選挙結果は正しさへの支持ではなく強さへの支持である
ガザ地区の地獄絵図は依然強まり続けています。西が海で北・東がイスラエルに封鎖されている以上、南(正確には南西)方向に逃げるしかありませんが、そちらもエジプトが塞いでいます。同じイスラム教国なのになんで、と思いますが、
こちらの記事に分かりやすく理由が書かれていました。
エジプトの現政権は選挙で勝ったムスリム同胞団を弾圧して出来た政権ですので、それにつながるハマスを迎え入れるわけにはいかないのですよね。
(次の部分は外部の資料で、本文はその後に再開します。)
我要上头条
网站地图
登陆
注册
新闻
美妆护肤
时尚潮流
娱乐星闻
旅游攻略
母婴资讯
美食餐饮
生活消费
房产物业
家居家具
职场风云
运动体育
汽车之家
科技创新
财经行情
思えば、ハマスだってパレスチナ内での選挙で勝利しています。その結果、さらにパレスチナが孤立したのですが、ハマスにしろムスリム同胞団にしろ、テロ組織が選挙に勝ってしまう理由や原因を考えないと根本的な解決など到底不可能でしょう。
かつて、当時最も民主的な憲法と政府だったはずのワイマール共和国において、ナチスが選挙に勝利して政権を獲得したことも忘れてはいけません。当時のドイツ国民にとってはナチスこそがドイツに役立つ政党だと思われたのです。
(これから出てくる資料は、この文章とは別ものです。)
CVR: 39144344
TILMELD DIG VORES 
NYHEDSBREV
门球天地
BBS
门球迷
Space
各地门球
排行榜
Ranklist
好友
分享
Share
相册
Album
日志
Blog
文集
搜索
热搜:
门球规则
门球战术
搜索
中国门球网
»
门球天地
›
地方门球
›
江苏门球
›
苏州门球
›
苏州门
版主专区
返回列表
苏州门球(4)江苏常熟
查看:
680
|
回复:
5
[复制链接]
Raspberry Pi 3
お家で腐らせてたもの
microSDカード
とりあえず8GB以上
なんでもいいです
トランプが勝つかもしれない次回のアメリカ大統領選挙だってそうです。2016年にトランプが勝ったときには多くの人が驚いていましたが、なぜトランプのような思想と経歴を持った人が選挙に勝てたのか。それを無視してトランプ非難に終始している民主党とマスメディアとリベラル派の人は、また負けて現実を知ることになるでしょう。
これは日本も同様で、なぜ70年近くあれこれ不正や腐敗問題を起こしてきた自民党が、その期間のほとんどで政権を握り続けてきたのか。見方を変えれば、なぜ不正だらけの自民党を有権者は支持するのか。
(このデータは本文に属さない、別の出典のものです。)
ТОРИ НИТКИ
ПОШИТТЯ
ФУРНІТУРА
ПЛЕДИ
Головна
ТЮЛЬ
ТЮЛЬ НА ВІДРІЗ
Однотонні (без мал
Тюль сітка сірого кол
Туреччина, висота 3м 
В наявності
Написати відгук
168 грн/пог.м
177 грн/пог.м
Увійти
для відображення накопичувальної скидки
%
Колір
これらにおいて共通するのは、有権者が選んだ候補者は、正しいことをもって投票されたとは限らないことです。少なくとも他候補よりはその国や地域における困難に対して「強い」ことが選挙に勝った理由です。
選挙というものは、有権者が「正しい」と思った人に投票するものではなく、「強い」と思った人に投票するものです。言い方は悪いですが、「勝ち馬に乗る」のです。もしその選挙結果において正しい者が勝ったとしても、その後の政権運営が無理だと思われている人間には票は集まりません。
安倍政権においてひたすら旧民主党を攻撃してきた理屈はここにあります。選挙に強い安倍晋三らしい攻撃だったと思います。日本に限らず、選挙では無能な善人より有能な悪人の方が勝つのです。
自民党非難が次回の選挙まで続くか分かりませんが、正しくないことへの非難だけでは多分また自民党が勝つでしょう。野党が勝つには自民党の不正批判だけではなく、政権運営能力と対外的に勝つ(強硬手段でなくとも)ことが出来うることを示すしかないのですが、お金寄越せというデモをしているだけなら当分は自民党の政権は揺るがないでしょう。